LOS ANGELES/NEW YORK (Reuters) - A shareholder proposal calling for Twenty-First Century Fox Inc (FOXA.O) to scrap its dual-class share structure was rejected on Wednesday, although the measure received significant support among voters outside the controlling Murdoch family.
Fifty-seven percent of votes cast sided with the position of Fox’s board, which argued that the current share structure provided flexibility and enhanced the company’s ability to focus on long-term results, a Fox regulatory filing said.
The majority of Fox shares traded publicly are class A shares (FOXA.O), which have no voting rights. The Murdoch family owns about 39 percent of the class B voting shares, according to a proxy from the company, which owns the Fox broadcast network, cable channels and a movie studio.
Critics argue that the current set-up concentrates too much power with the Murdoch family. Forty-three percent of votes cast were in favour of eliminating the two classes of shares and giving all shares a vote. The vote was advisory, so passage would not have forced any changes at the company.
Even so, it was noteworthy that more than half of shareholders outside of the Murdoch’s control voted in favour, said Paul Hodgson, an independent governance consultant. In addition to the family stake, 6.7 percent of the voting shares are held by ValueAct Capital, whose chief executive, Jeff Ubben, is also a Fox director.
“The message the public shareholders are sending management is get rid of the dual voting class of shares,” Hodgson said. The measure’s supporters may use the results to try to persuade Fox management to meet with them to discuss the issue, he added.
Kevin McManus, a vice president of proxy adviser Egan Jones, said the number of people voting against the dual voting class marked “a very significant percentage and puts pressure on the company.”
Laura Campos, a director at the reform measure’s sponsor, the Nathan Cummings Foundation, said Fox’s structure made change unlikely despite the result.
“At many companies, 43 percent would be more than enough to prompt serious action from the board. At a company with a dual-class capital structure, it’s less likely that we’ll see any sort of substantive response from the board,” she said via email.
Asked about the result, a Fox spokesman sent remarks by director Viet Dinh, who said at the company’s annual meeting that the board believed the current structure was valued by shareholders.
“The board believes that many are attracted to our stock by the dual class structure and stability and leadership provided by the Murdoch family, both of which have contributed to the long-term success of the company,” Dinh said.
Major mutual fund firms have been pushing the importance of equal voting rights as a way to improve the way companies are run.
Fund executives worry about cases like technology initial public offerings such as Snap Inc (SNAP.N), which offered outside investors no voting rights.

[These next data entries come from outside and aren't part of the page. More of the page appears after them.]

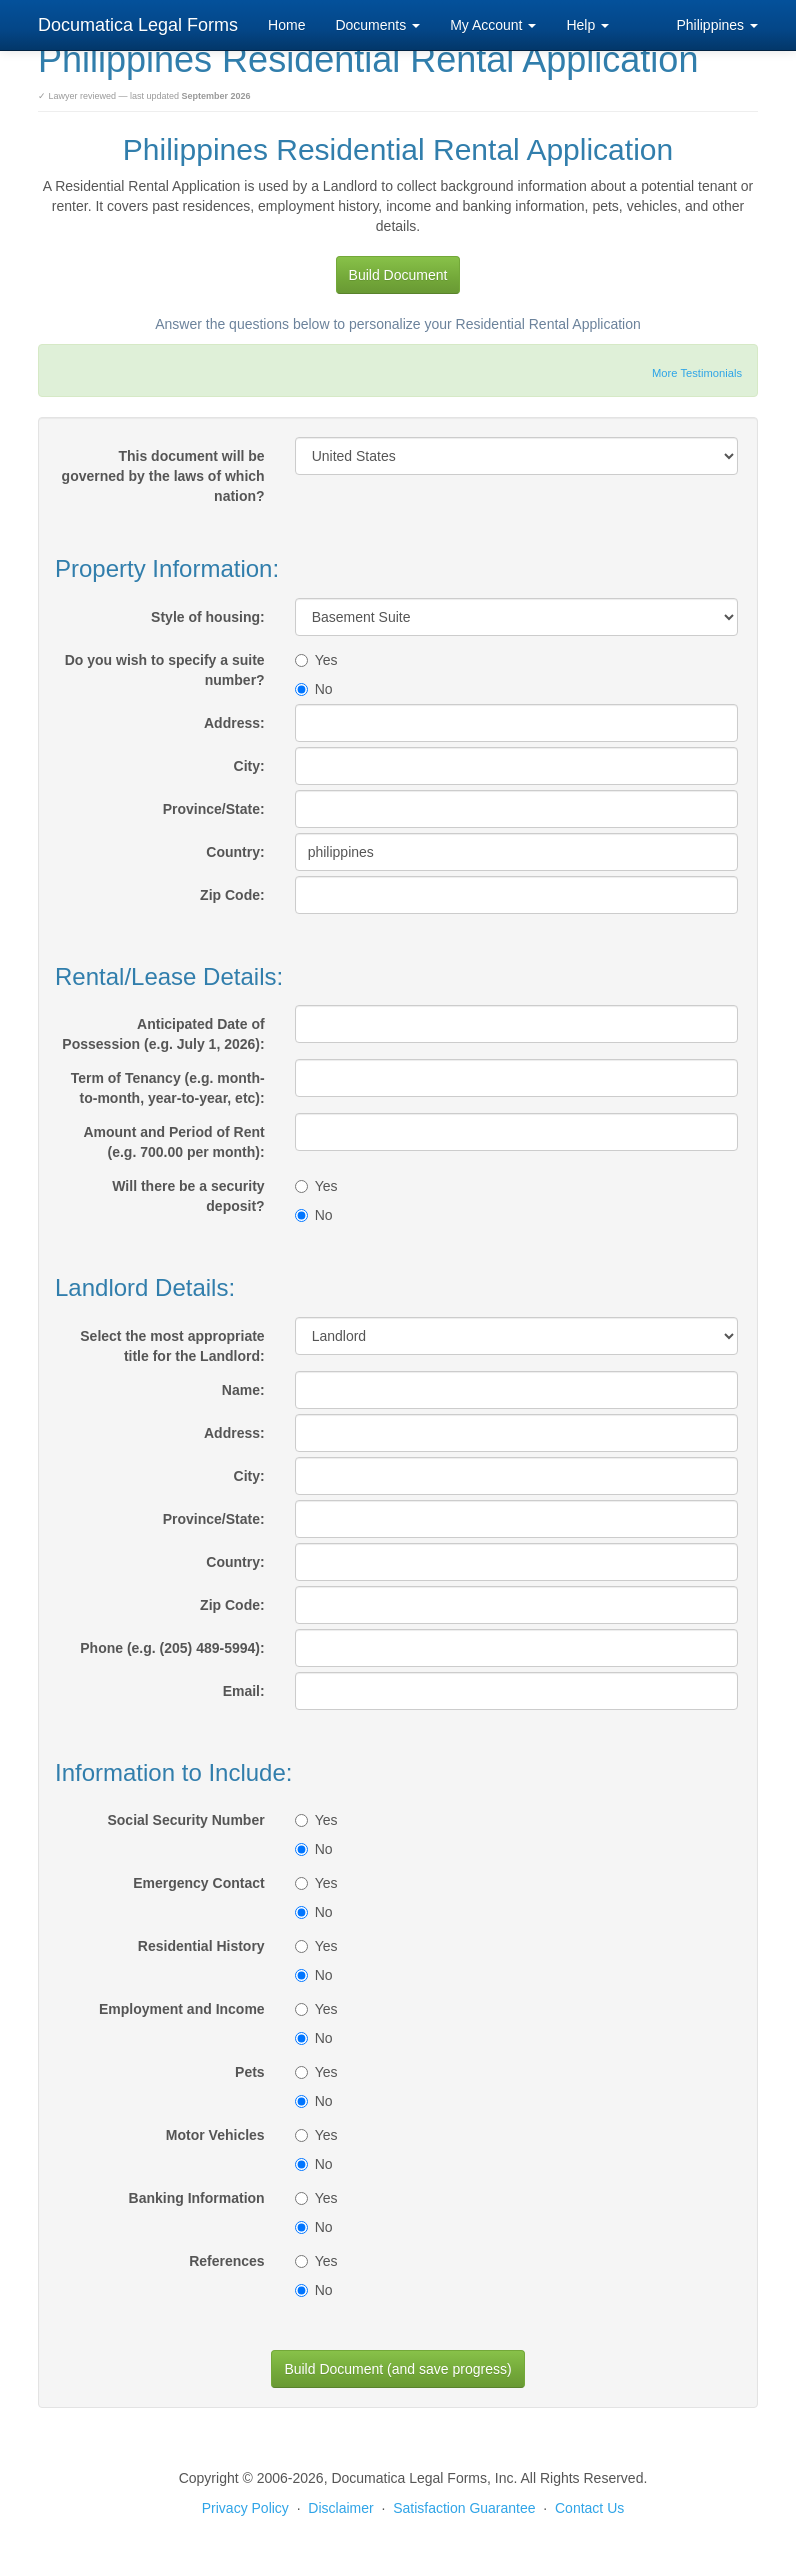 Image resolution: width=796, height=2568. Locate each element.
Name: (243, 1390)
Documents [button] (377, 25)
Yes (316, 660)
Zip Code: (232, 895)
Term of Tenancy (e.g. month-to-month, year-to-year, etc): (168, 1088)
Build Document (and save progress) (397, 2369)
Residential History (201, 1946)
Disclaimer (340, 2508)
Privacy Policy (245, 2508)
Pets (250, 2072)
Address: (234, 723)
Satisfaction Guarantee (464, 2508)
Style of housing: (208, 617)
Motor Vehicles (215, 2135)
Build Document (398, 275)
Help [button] (587, 25)
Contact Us (589, 2508)
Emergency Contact (198, 1883)
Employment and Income (182, 2009)
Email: (244, 1691)
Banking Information (197, 2198)
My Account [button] (493, 25)
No (314, 689)
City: (249, 766)
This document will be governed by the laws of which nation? (163, 476)
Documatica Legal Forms (138, 25)
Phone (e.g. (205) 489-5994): (172, 1648)
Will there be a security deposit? (188, 1196)
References (227, 2261)
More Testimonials (697, 373)
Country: (235, 852)
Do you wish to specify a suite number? (165, 670)
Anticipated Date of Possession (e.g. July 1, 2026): (163, 1034)
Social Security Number (185, 1820)
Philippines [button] (717, 25)
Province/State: (214, 809)
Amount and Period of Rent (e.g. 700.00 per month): (173, 1142)
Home (286, 25)
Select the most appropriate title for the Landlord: (172, 1346)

The fear is that unequal voting structures concentrate too much power in the hands of insiders.
At a 26-minute annual meeting on Fox’s movie and television studio lot in Los Angeles, shareholders on Wednesday also easily re-elected Rupert Murdoch and his two sons to the company’s board, suggesting continued support for the family even as its Fox News division is recovering from a series of costly sexual harassment settlements.
That issue has slowed Britain’s regulatory review of the company’s bid to take over broadcaster Sky Plc SKYB.L. Co-Executive Chairman Lachlan Murdoch, speaking at the annual meeting, said the company was confident the deal would close by the middle of next year.
Fox also has recently talked to Walt Disney Co (DIS.N) about selling much of itself, according to a CNBC report. The company did not directly address that matter during the meeting but said it was confident in its current assets.
“We have the required scale to continue to execute on our aggressive growth strategy,” Lachlan Murdoch said.
The proposed new voting structure is aimed at beefing up investor oversight over Murdoch and his sons Lachlan and James, who are all Fox board members.
“This structure leaves some shareholders with disproportionate voting power and others with none at all. We think eliminating it would benefit the shareholders and the company,” said Roxana Tynan, speaking on behalf of the foundation.
The current structure, she said, “can create corporate cultures with no accountability.”
On another advisory measure, 78 percent of votes cast were in support of Fox executives’ annual compensation.